A Flourishing Ministry and a Big Family
It's now 2016. I write this from a retreat with 48 people that are associated with TLI. By the end of this year we will have 35 staff, 10-15 missionaries, 3 established schools, and 20 sites where we are sending teams. I have 5 children, started another company, and am in the midst of PhD research. People now ask me for advice - a strange phenomena for me. We are in pleasant fields, but the temptations are endless. Will I become enamored with the growth of a ministry or stay close to Jesus? Will I over-schedule myself and ignore my family? Will I try to make a name for myself? Can I be faithful in the small things that no one sees? Will these events foster pride? Will I be ok when people will think I am proud for boasting in the Lord? These are new temptations, not ones I could have handled 13 years ago. If I am honest I can barely handle them now. It was easy to be faithful in the small things when I knew no one cared.
Our marriage is not a perfect picture of the gospel. I don’t always love her as Christ loves the church. I have told friends that if my kids are minor prophets who expose my heart, my wife is a major prophet. Marriage has exposed, beaten, refined, and hammered my soul. Without my wife, the change would not have been as dramatic.
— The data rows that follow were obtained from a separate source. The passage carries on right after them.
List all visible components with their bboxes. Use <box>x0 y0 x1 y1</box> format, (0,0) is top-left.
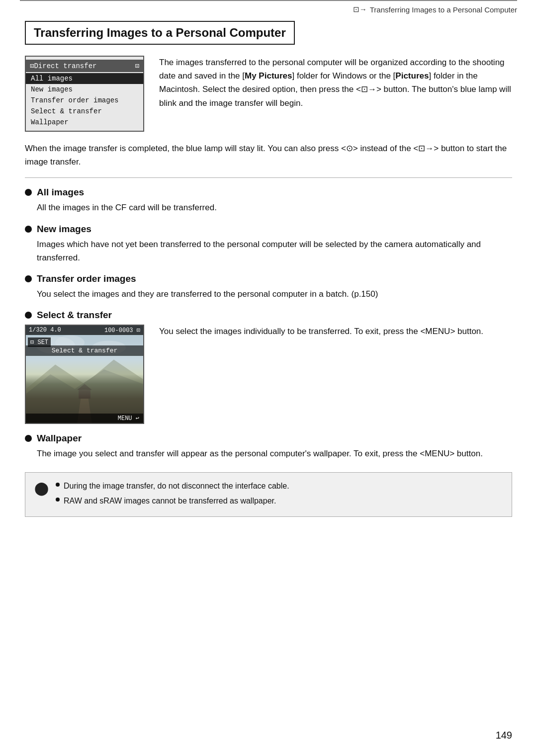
bullet-title-all-images: All images <box>37 187 84 198</box>
bullet-body-wallpaper: The image you select and transfer will a… <box>25 447 512 460</box>
bullet-all-images: All images All the images in the CF card… <box>25 187 512 214</box>
bullet-dot <box>25 189 32 196</box>
cam-bottom-bar: MENU ↩ <box>26 414 143 423</box>
page-number: 149 <box>496 730 512 741</box>
below-paragraph: When the image transfer is completed, th… <box>25 142 512 168</box>
top-description: The images transferred to the personal c… <box>159 56 512 132</box>
bullet-header-all-images: All images <box>25 187 512 198</box>
bullet-new-images: New images Images which have not yet bee… <box>25 224 512 264</box>
header-title: Transferring Images to a Personal Comput… <box>370 5 517 14</box>
bullet-header-transfer-order: Transfer order images <box>25 273 512 284</box>
bullet-dot <box>25 312 32 319</box>
warning-content: During the image transfer, do not discon… <box>56 480 503 509</box>
select-transfer-description: You select the images individually to be… <box>159 325 512 424</box>
bullet-transfer-order: Transfer order images You select the ima… <box>25 273 512 301</box>
warning-bullet <box>56 483 60 487</box>
bullet-select-transfer: Select & transfer <box>25 310 512 424</box>
warning-icon: ⬤ <box>34 481 49 496</box>
bullet-dot <box>25 435 32 442</box>
warning-bullet <box>56 498 60 502</box>
divider-1 <box>25 177 512 178</box>
bullet-title-new-images: New images <box>37 224 91 235</box>
select-transfer-section: 1/320 4.0 100-0003 ⊡ ⊡ SET Select & tran… <box>25 325 512 424</box>
camera-screenshot: 1/320 4.0 100-0003 ⊡ ⊡ SET Select & tran… <box>25 325 144 424</box>
cam-top-bar: 1/320 4.0 100-0003 ⊡ <box>26 326 143 335</box>
warning-item-2: RAW and sRAW images cannot be transferre… <box>56 495 503 507</box>
bullet-dot <box>25 275 32 282</box>
bullet-body-new-images: Images which have not yet been transferr… <box>25 238 512 264</box>
warning-text-2: RAW and sRAW images cannot be transferre… <box>64 495 276 507</box>
svg-rect-6 <box>79 390 90 399</box>
bullet-header-new-images: New images <box>25 224 512 235</box>
cam-title-bar: Select & transfer <box>26 345 143 356</box>
bullet-body-all-images: All the images in the CF card will be tr… <box>25 201 512 214</box>
bullet-body-transfer-order: You select the images and they are trans… <box>25 287 512 301</box>
header-text: ⊡→ Transferring Images to a Personal Com… <box>353 5 517 14</box>
bullet-title-transfer-order: Transfer order images <box>37 273 136 284</box>
menu-header-text: ⊡Direct transfer <box>30 62 96 70</box>
menu-item-transfer-order: Transfer order images <box>26 95 143 106</box>
bullet-header-wallpaper: Wallpaper <box>25 433 512 444</box>
cam-file-info: 100-0003 ⊡ <box>104 327 140 334</box>
header-bar: ⊡→ Transferring Images to a Personal Com… <box>20 0 517 14</box>
bullet-title-select-transfer: Select & transfer <box>37 310 112 321</box>
camera-menu: ⊡Direct transfer ⊡ All images New images… <box>25 56 144 132</box>
section-title: Transferring Images to a Personal Comput… <box>34 26 286 39</box>
menu-item-new-images: New images <box>26 84 143 95</box>
menu-header: ⊡Direct transfer ⊡ <box>26 60 143 72</box>
menu-item-select-transfer: Select & transfer <box>26 106 143 117</box>
warning-box: ⬤ During the image transfer, do not disc… <box>25 472 512 516</box>
menu-item-all-images: All images <box>26 73 143 84</box>
menu-item-wallpaper: Wallpaper <box>26 117 143 128</box>
bullet-wallpaper: Wallpaper The image you select and trans… <box>25 433 512 460</box>
warning-item-1: During the image transfer, do not discon… <box>56 480 503 493</box>
warning-text-1: During the image transfer, do not discon… <box>64 480 289 493</box>
menu-header-icon: ⊡ <box>135 62 139 70</box>
cam-exposure: 1/320 4.0 <box>29 327 61 334</box>
section-title-box: Transferring Images to a Personal Comput… <box>25 21 295 45</box>
bullet-header-select-transfer: Select & transfer <box>25 310 512 321</box>
transfer-header-icon: ⊡→ <box>353 5 367 14</box>
bullet-dot <box>25 226 32 233</box>
main-content: Transferring Images to a Personal Comput… <box>0 16 537 547</box>
top-section: ⊡Direct transfer ⊡ All images New images… <box>25 56 512 132</box>
bullet-title-wallpaper: Wallpaper <box>37 433 82 444</box>
cam-menu-button: MENU ↩ <box>118 415 139 422</box>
But here is the beauty of the gospel. The Lord saves us from devastating self-worship, sinful desires that seek to prop oneself up over others, and a tendency to worship created things over the Creator. And at the moment we become His child His loving discipline begins. Sometimes with a tap on the shoulder, sometimes with a push back onto the right path, and sometimes a punch in the gut to wake us up. As we grow and mature we no longer the person He saved. We are much different. We may have Christ's righteousness from the moment of our salvation, but that Spirit-empowered movement toward Christlikeness means we move further and further away from our old life.
I am not the man Jesus Christ saved years ago. I am not the man Amy married. For this and more, I am thankful.